%matplotlib inline
import matplotlib.pyplot as plt
import seaborn as sns
import numpy as np
import pandas as pd

plt.style.use('fivethirtyeight')
sns.set_context("notebook")

Reading in DataFrames from Files¶

Pandas has a number of very useful file reading tools. You can see them enumerated by typing "pd.re" and pressing tab. We'll be using read_csv today.

elections = pd.read_csv("elections.csv")
elections # if we end a cell with an expression or variable name, the result will print

We can use the head command to return only a few rows of a dataframe.

elections.head(7)

There is also a tail command.

elections.tail(7)

The read_csv command lets us specify a column to use an index. For example, we could have used Year as the index.

elections_year_index = pd.read_csv("elections.csv", index_col = "Year")
elections_year_index.head(5)

Alternately, we could have used the set_index commmand.

elections_party_index = elections.set_index("Party")
elections_party_index.head(5)

The set_index command (along with all other data frame methods) does not modify the dataframe. That is, the original "elections" is untouched. Note: There is a flag called "inplace" which does modify the calling dataframe.

elections.head() #the index remains unchanged

By contrast, column names are ideally unique. For example, if we try to read in a file for which column names are not unique, Pandas will automatically rename any duplicates.

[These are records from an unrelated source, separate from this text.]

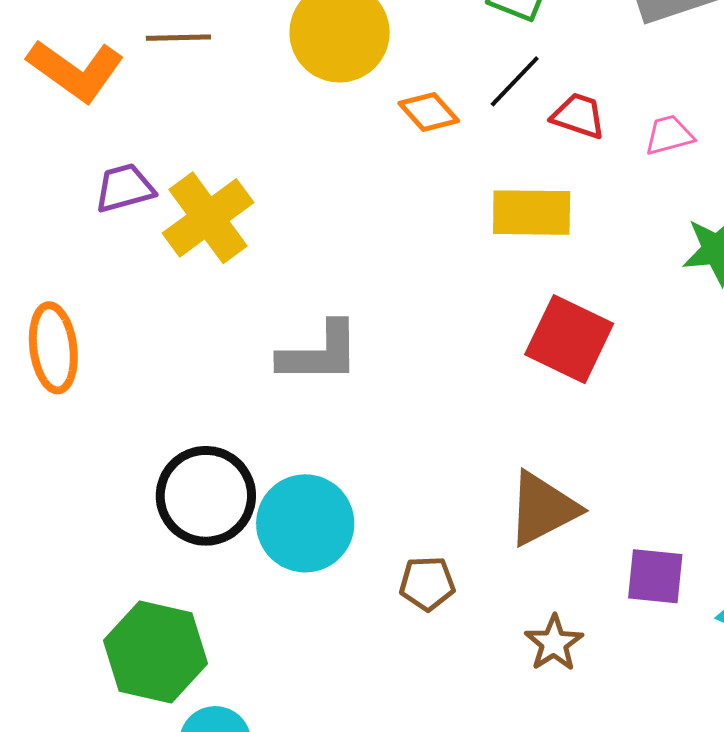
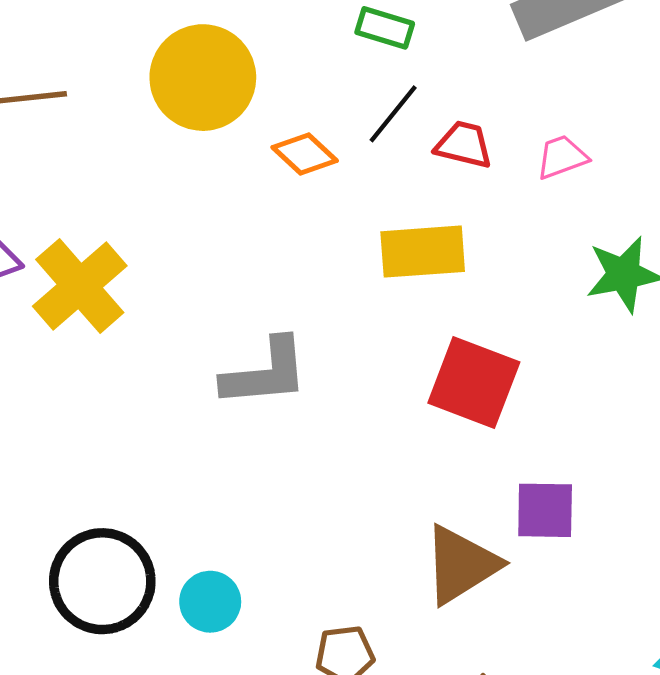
gray L-shape: (319, 353) -> (265, 373), moved
cyan circle: (305, 523) -> (210, 602), size x0.6
purple square: (655, 576) -> (545, 510), moved

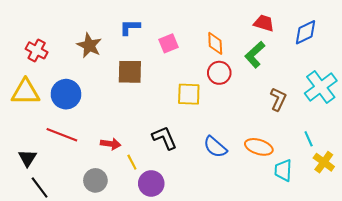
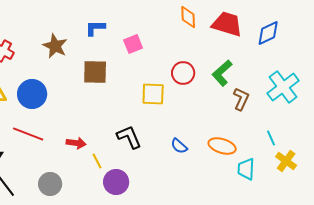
red trapezoid: (264, 23) -> (227, 24), size x1.5
orange diamond: (215, 43) -> (188, 17), moved
green L-shape: (255, 55) -> (222, 73), moved
blue semicircle: (215, 147) -> (179, 146), size x0.7
gray circle: (95, 180) -> (50, 184), moved

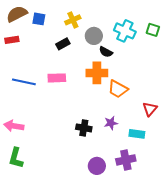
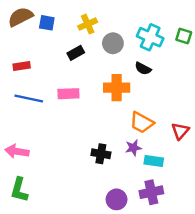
red rectangle: (12, 40) -> (22, 66), moved
black semicircle: (106, 52) -> (143, 68), moved
orange trapezoid: (118, 89) -> (142, 123), moved
cyan rectangle: (137, 134) -> (154, 161), moved

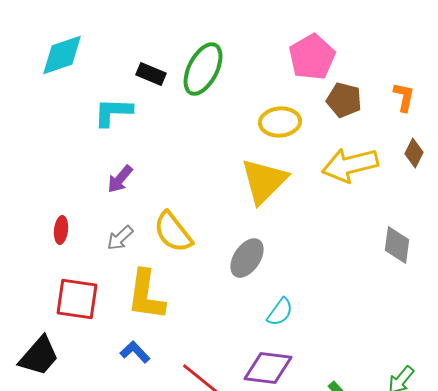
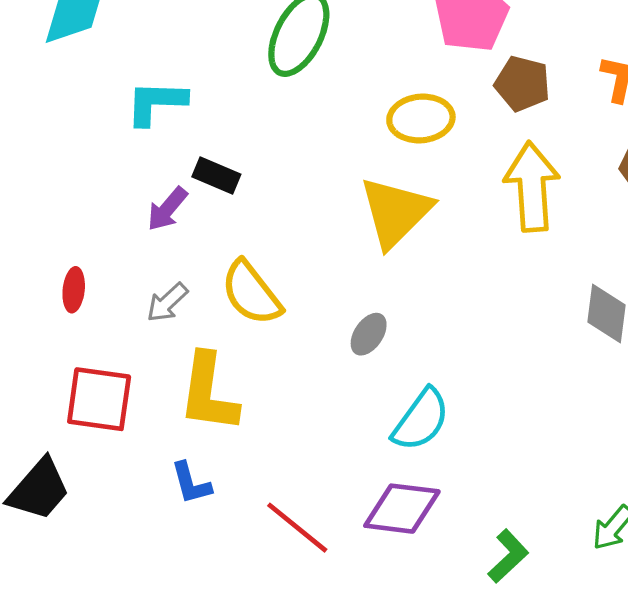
black rectangle: (151, 74) -> (216, 176), moved
yellow arrow: (350, 165) -> (532, 187), turned 100
gray ellipse: (247, 258) -> (369, 334), size x0.7
cyan semicircle: (280, 312) -> (421, 420), size x1.4
blue L-shape: (135, 352) -> (191, 483), turned -152

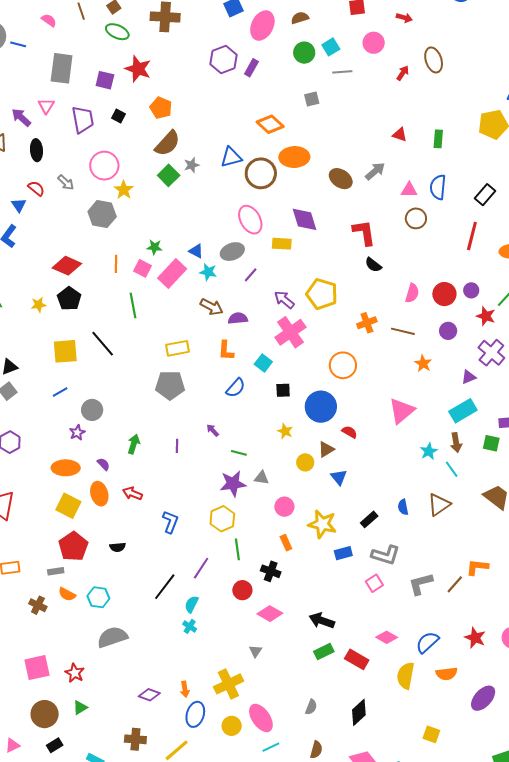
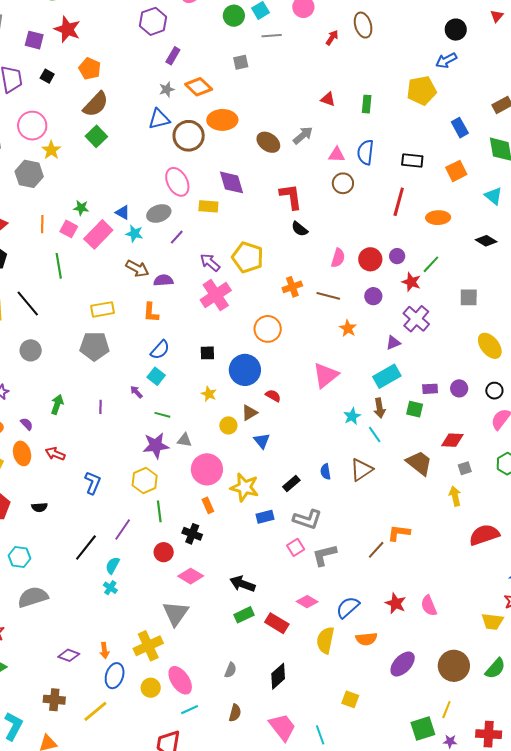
purple rectangle: (251, 68) -> (173, 56), moved
gray star: (192, 165) -> (167, 89), moved
black rectangle: (485, 195) -> (412, 161), turned 55
cyan square: (263, 363) -> (156, 376), moved
gray circle: (92, 410) -> (31, 350), moved
pink circle: (284, 507) -> (207, 469), size x1.6
gray L-shape: (421, 584) -> (324, 555), moved
gray triangle: (255, 651) -> (176, 613), size x2.0

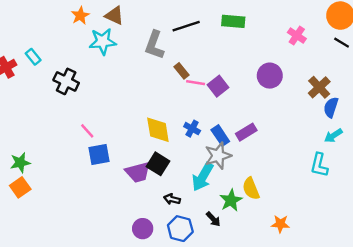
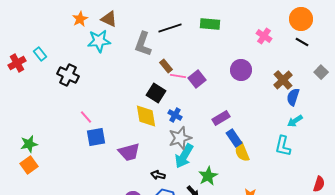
blue rectangle: (220, 136) -> (234, 138), moved
gray star: (218, 156) -> (180, 138), moved
black square: (158, 164) -> (156, 93), moved
yellow semicircle: (251, 189) -> (242, 152), moved

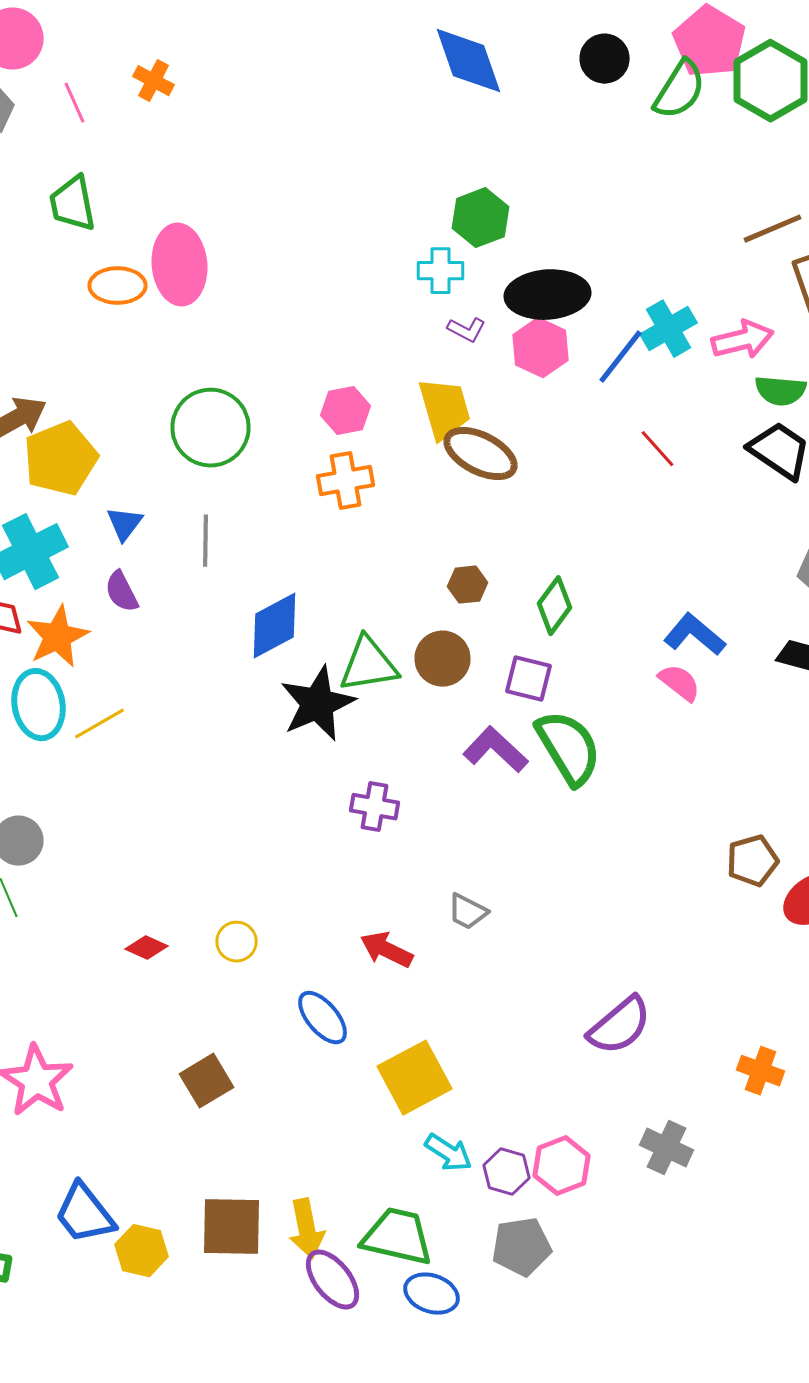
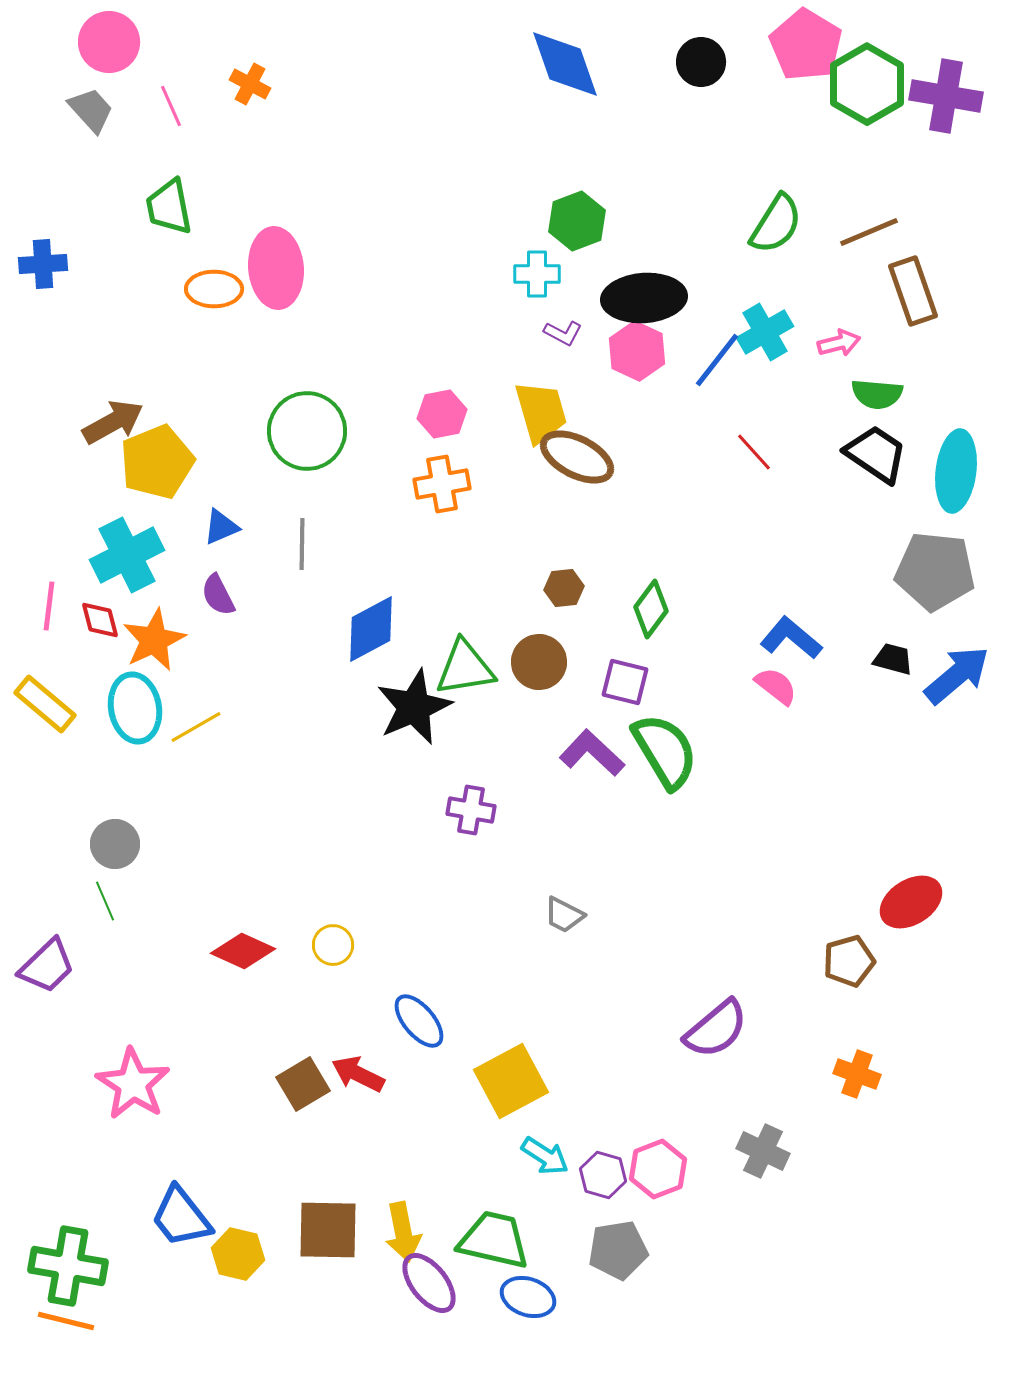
green semicircle: (680, 90) -> (776, 224), moved
pink arrow: (742, 340) -> (839, 343), size x0.7
blue triangle: (124, 524) -> (221, 527), turned 30
brown pentagon: (752, 861) -> (849, 961), moved
red diamond: (146, 948) -> (243, 951), size x1.5
red arrow: (386, 950) -> (358, 1074), moved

dups = pd.read_csv("duplicate_columns.csv")
dups

The [] Operator¶

The DataFrame class has an indexing operator [] that lets you do a variety of different things. If your provide a String to the [] operator, you get back a Series corresponding to the requested label.

elections_year_index.head(6)

elections_year_index["Candidate"].head(6)

Year
1980      Reagan
1980      Carter
1980    Anderson
1984      Reagan
1984     Mondale
1988        Bush
Name: Candidate, dtype: object

The [] operator also accepts a list of strings. In this case, you get back a DataFrame corresponding to the requested strings.

elections_year_index[["Candidate", "Party"]].head(6)

A list of one label also returns a DataFrame. This can be handy if you want your results as a DataFrame, not a series.

elections_year_index[["Candidate"]].head(6)

Note that we can also use the to_frame method to turn a Series into a DataFrame.

elections_year_index["Candidate"].to_frame().head(5)

The [] operator also accepts numerical slices as arguments. In this case, we are indexing by row, not column!

elections_year_index[0:3]

If you provide a single argument to the [] operator, it tries to use it as a name. This is true even if the argument passed to [] is an integer.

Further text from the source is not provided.